[Opening Exercise data section]
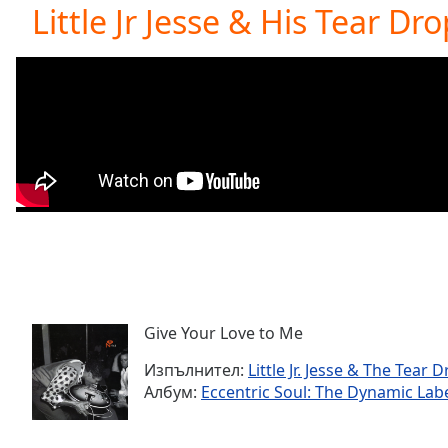
Current
Little Jr Jesse & His Tear Dr
Time
0:00
/
Duration
-:-
Loaded
:
0.00%
0:00
Stream
Type
LIVE
Seek to
live,
currently
behind
live
LIVE
Remaining
Time
-
-:-
Give Your Love to Me
Изпълнител:
Little Jr. Jesse & The Tear 
1x
Албум:
Eccentric Soul: The Dynamic Lab
Playback
Rate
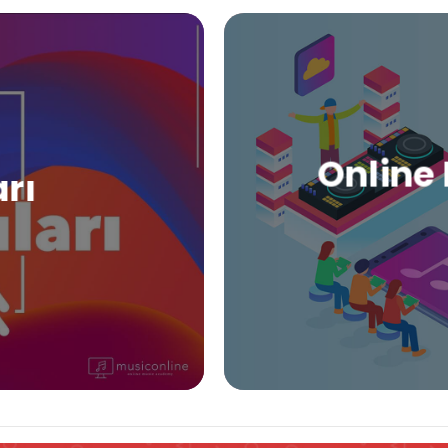
Online 
arı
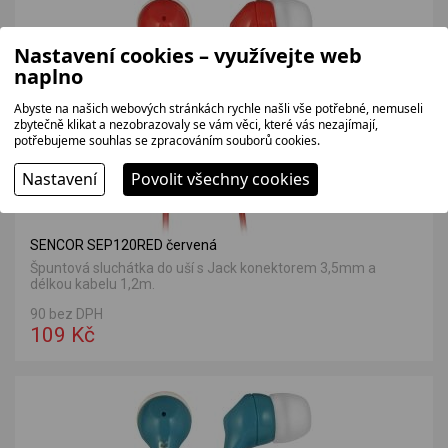
Nastavení cookies – využívejte web
naplno
Abyste na našich webových stránkách rychle našli vše potřebné, nemuseli
zbytečně klikat a nezobrazovaly se vám věci, které vás nezajímají,
potřebujeme souhlas se zpracováním souborů cookies.
Nastavení
Povolit všechny cookies
SENCOR SEP120RED červená
Špuntová sluchátka do uší s Jack konektorem 3,5mm a
délkou kabelu 1,2m.
90 bez DPH
109 Kč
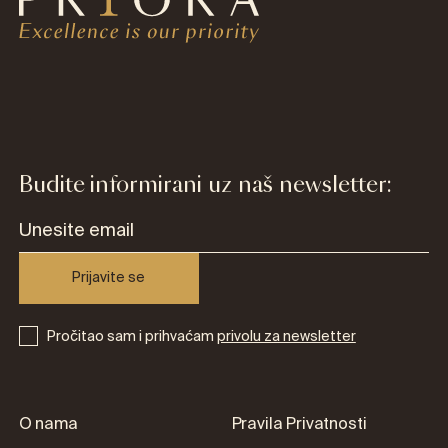
Budite informirani uz naš newsletter:
Prijavite se
Pročitao sam i prihvaćam
privolu za newsletter
O nama
Pravila Privatnosti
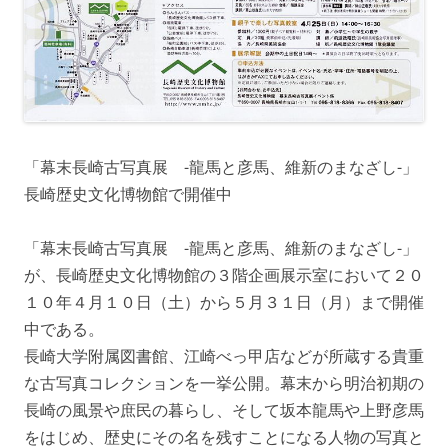
「幕末長崎古写真展 -龍馬と彦馬、維新のまなざし-」
長崎歴史文化博物館で開催中
「幕末長崎古写真展 -龍馬と彦馬、維新のまなざし-」
が、長崎歴史文化博物館の３階企画展示室において２０
１０年４月１０日（土）から５月３１日（月）まで開催
中である。
長崎大学附属図書館、江崎べっ甲店などが所蔵する貴重
な古写真コレクションを一挙公開。幕末から明治初期の
長崎の風景や庶民の暮らし、そして坂本龍馬や上野彦馬
をはじめ、歴史にその名を残すことになる人物の写真と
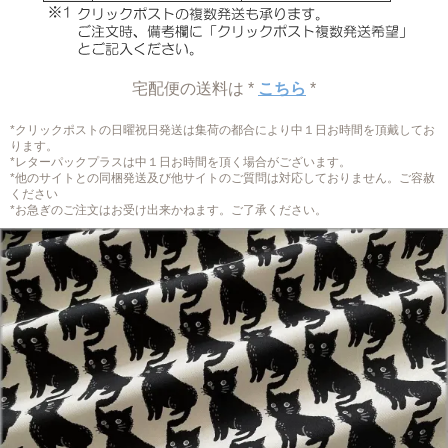
宅配便の送料は *
こちら
*
*クリックポストの日曜祝日発送は集荷の都合により中１日お時間を頂戴してお
ります。
*レターパックプラスは中１日お時間を頂く場合がございます。
*他のサイトとの同梱発送及び他サイトのご質問は対応しておりません。ご容赦
ください
*お急ぎのご注文はお受け出来かねます。ご了承ください。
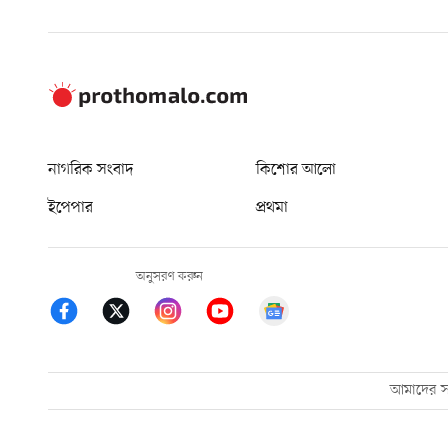
নাগরিক সংবাদ
কিশোর আলো
ইপেপার
প্রথমা
অনুসরণ করুন
আমাদের সম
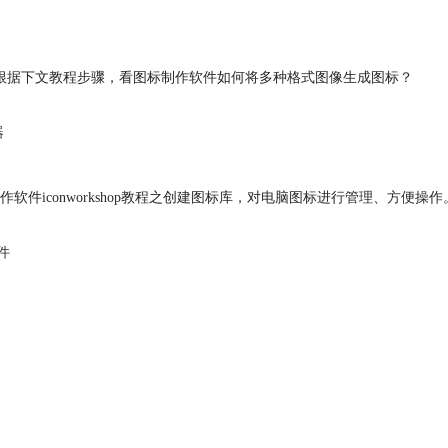
根据下文教程步骤，看图标制作软件如何将多种格式图像生成图标？
器
iconworkshop教程之创建图标库，对电脑图标进行管理、方便操作
件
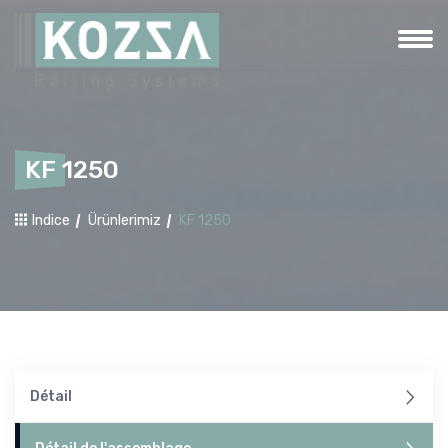
KF 1250
Indice
Ürünlerimiz
KF 1250
Détail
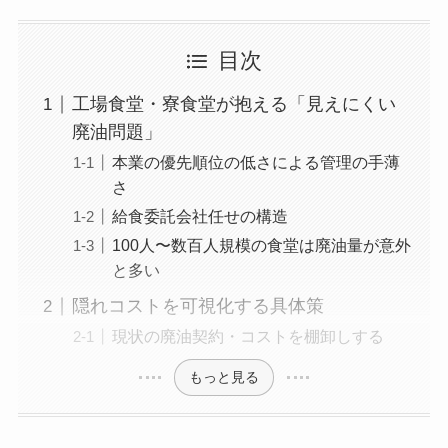
目次
工場食堂・寮食堂が抱える「見えにくい
廃油問題」
本業の優先順位の低さによる管理の手薄
さ
給食委託会社任せの構造
100人〜数百人規模の食堂は廃油量が意外
と多い
隠れコストを可視化する具体策
現状の廃油契約・コストを棚卸しする
もっと見る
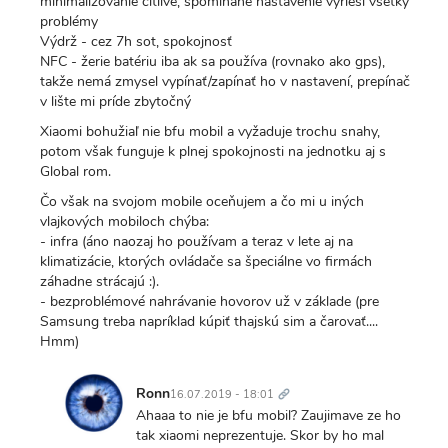
minimalizovanie citlivé, spomínané nastavenie vyrieši všetky
problémy
Výdrž - cez 7h sot, spokojnosť
NFC - žerie batériu iba ak sa používa (rovnako ako gps),
takže nemá zmysel vypínať/zapínať ho v nastavení, prepínač
v lište mi príde zbytočný
Xiaomi bohužiaľ nie bfu mobil a vyžaduje trochu snahy,
potom však funguje k plnej spokojnosti na jednotku aj s
Global rom.
Čo však na svojom mobile oceňujem a čo mi u iných
vlajkových mobiloch chýba:
- infra (áno naozaj ho používam a teraz v lete aj na
klimatizácie, ktorých ovládače sa špeciálne vo firmách
záhadne strácajú :).
- bezproblémové nahrávanie hovorov už v základe (pre
Samsung treba napríklad kúpiť thajskú sim a čarovať....
Hmm)
Trvalý
odkaz
Ronn
16.07.2019 - 18:01
In
Ahaaa to nie je bfu mobil? Zaujimave ze ho
reply
tak xiaomi neprezentuje. Skor by ho mal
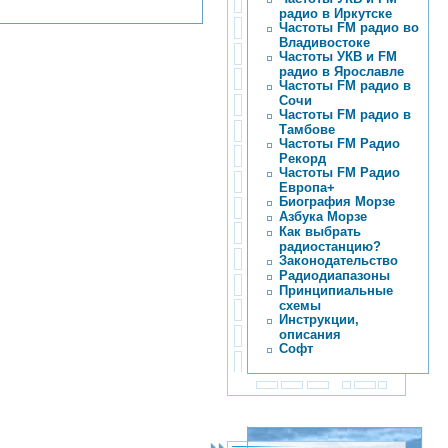
радио в Иркутске
Частоты FM радио во
Владивостоке
Частоты УКВ и FM
радио в Ярославле
Частоты FM радио в
Сочи
Частоты FM радио в
Тамбове
Частоты FM Радио
Рекорд
Частоты FM Радио
Европа+
Биография Морзе
Азбука Морзе
Как выбрать
радиостанцию?
Законодательство
Радиодиапазоны
Принципиальные
схемы
Инструкции,
описания
Софт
[Closing Exercise data section]
> _Goal of the exercise_
Examine the records and pull out every line where the string "Jesse" occurs.

> _Completed exercise_
Little Jr Jesse & His Tear Dr
Little Jr. Jesse & The Tear 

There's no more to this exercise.